What Is the Core Drug Interaction Between Tesamorelin and Progesterone HRT?

The interaction between tesamorelin and progesterone HRT operates through two overlapping mechanisms: a pharmacodynamic effect on the GH/IGF-1 axis and a mild pharmacokinetic effect mediated through CYP3A4. Progesterone and synthetic progestogens can suppress GH secretion at the hypothalamic-pituitary level, which may reduce the clinical benefit tesamorelin is prescribed to deliver. The net result is not dangerous in an acute sense, but it can silently erode efficacy.

Pharmacodynamic Mechanism: GH Axis Blunting

Tesamorelin is a synthetic analogue of growth hormone-releasing hormone (GHRH) that binds pituitary GHRH receptors and drives pulsatile GH release [1]. Progesterone, particularly at supraphysiologic concentrations achieved with oral micronized formulations, has been shown to inhibit GH secretion by increasing somatostatin tone in the hypothalamus [2]. Somatostatin is the principal brake on GH release. When its tone rises, each subcutaneous dose of tesamorelin produces a smaller net GH pulse.

The practical consequence is a blunted IGF-1 response. IGF-1 is both the downstream mediator of tesamorelin's lipolytic effect on visceral adipose tissue and the clinical marker used to confirm adequate GH signaling. If IGF-1 fails to rise toward the mid-normal range for age and sex after 3 months of tesamorelin, progesterone excess is one possible culprit to investigate.

Pharmacokinetic Mechanism: CYP3A4 Considerations

Tesamorelin itself is a peptide and is not metabolized through cytochrome P450 enzymes. The CYP interaction runs in the opposite direction. Growth hormone, once released by tesamorelin, is a known inducer of hepatic CYP3A4 activity [3]. Oral micronized progesterone (Prometrium 100 mg or 200 mg) is a CYP3A4 substrate [4]. Elevated CYP3A4 activity driven by rising GH levels could theoretically accelerate progesterone clearance, reducing circulating progesterone concentrations below the therapeutic threshold.
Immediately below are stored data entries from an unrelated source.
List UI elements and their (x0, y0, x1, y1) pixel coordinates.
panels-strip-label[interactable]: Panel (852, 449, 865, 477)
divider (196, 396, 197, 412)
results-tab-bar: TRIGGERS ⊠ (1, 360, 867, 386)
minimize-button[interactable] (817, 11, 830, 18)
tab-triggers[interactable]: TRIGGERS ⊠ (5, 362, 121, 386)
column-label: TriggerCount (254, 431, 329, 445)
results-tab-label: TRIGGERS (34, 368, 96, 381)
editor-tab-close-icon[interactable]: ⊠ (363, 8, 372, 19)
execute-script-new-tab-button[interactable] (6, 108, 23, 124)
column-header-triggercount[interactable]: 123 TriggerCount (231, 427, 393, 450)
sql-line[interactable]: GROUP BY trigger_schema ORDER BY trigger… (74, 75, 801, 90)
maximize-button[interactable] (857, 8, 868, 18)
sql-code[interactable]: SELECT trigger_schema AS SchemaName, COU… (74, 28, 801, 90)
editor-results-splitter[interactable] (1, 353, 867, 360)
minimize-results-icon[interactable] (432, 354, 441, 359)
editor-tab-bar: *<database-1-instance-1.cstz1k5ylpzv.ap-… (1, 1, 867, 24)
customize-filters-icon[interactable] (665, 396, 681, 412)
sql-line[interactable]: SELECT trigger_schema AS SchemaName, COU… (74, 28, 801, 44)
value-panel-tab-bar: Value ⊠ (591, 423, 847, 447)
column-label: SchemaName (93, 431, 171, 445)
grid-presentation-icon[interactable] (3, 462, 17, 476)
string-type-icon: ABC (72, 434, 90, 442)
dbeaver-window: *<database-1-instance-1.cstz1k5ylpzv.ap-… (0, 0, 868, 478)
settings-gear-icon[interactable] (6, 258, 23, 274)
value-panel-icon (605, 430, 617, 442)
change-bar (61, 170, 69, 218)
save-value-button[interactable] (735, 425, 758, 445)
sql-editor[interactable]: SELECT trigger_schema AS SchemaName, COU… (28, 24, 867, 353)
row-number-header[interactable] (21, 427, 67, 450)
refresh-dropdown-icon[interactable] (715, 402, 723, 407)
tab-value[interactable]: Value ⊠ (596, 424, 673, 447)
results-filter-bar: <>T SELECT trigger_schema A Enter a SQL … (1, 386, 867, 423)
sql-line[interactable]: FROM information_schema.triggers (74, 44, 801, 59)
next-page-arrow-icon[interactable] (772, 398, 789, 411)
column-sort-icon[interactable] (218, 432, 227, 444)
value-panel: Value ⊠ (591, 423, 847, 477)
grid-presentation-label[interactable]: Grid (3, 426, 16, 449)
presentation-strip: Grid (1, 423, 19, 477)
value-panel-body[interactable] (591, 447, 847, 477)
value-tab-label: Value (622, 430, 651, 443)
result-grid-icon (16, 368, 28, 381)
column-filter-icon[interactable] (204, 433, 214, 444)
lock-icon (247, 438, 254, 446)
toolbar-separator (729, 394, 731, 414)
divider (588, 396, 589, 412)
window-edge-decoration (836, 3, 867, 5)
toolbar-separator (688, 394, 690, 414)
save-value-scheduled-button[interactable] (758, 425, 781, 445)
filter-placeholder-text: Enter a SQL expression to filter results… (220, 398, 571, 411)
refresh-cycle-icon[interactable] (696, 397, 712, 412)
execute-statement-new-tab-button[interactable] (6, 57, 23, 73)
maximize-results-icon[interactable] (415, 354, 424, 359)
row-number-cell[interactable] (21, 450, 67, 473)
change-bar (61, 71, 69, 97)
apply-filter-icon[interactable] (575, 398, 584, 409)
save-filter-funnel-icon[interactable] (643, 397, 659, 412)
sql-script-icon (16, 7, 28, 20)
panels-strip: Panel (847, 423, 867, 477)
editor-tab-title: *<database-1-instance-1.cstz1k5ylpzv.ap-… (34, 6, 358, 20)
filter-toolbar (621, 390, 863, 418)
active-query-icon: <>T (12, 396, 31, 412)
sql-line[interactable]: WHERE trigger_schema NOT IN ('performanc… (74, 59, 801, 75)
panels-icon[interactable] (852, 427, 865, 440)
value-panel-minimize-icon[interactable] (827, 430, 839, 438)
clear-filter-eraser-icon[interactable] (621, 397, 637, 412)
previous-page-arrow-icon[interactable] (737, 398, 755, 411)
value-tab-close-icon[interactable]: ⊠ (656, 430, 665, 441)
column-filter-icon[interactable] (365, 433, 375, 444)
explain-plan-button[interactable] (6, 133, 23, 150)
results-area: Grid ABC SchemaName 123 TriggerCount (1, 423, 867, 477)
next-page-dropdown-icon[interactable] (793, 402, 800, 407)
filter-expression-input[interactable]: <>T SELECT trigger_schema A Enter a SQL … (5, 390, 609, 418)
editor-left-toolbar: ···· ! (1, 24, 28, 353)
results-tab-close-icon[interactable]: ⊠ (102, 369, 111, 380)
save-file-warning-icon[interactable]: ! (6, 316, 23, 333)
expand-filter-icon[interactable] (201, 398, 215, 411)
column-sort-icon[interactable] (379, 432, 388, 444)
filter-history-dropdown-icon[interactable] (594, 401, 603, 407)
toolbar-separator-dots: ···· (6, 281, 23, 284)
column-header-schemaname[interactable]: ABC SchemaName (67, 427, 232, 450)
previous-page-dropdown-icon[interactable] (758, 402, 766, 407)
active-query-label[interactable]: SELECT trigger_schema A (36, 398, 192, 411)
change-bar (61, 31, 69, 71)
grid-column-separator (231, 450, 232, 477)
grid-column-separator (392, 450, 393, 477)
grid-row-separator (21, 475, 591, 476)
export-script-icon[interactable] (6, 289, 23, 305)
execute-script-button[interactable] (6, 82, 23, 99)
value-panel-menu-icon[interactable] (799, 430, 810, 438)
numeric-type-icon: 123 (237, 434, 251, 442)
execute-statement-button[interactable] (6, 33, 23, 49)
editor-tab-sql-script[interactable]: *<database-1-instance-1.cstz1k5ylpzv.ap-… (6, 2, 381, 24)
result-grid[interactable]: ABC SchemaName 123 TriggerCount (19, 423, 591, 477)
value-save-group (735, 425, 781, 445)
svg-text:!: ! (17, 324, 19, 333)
This effect is likely modest at the GH levels achieved with tesamorelin dosing in HIV lipodystrophy, but it is not trivial for women using oral progesterone specifically to maintain uterine protection in combined HRT regimens. A progesterone level that drops below the endometrial protective threshold could increase risk in women with an intact uterus who are on concurrent estrogen.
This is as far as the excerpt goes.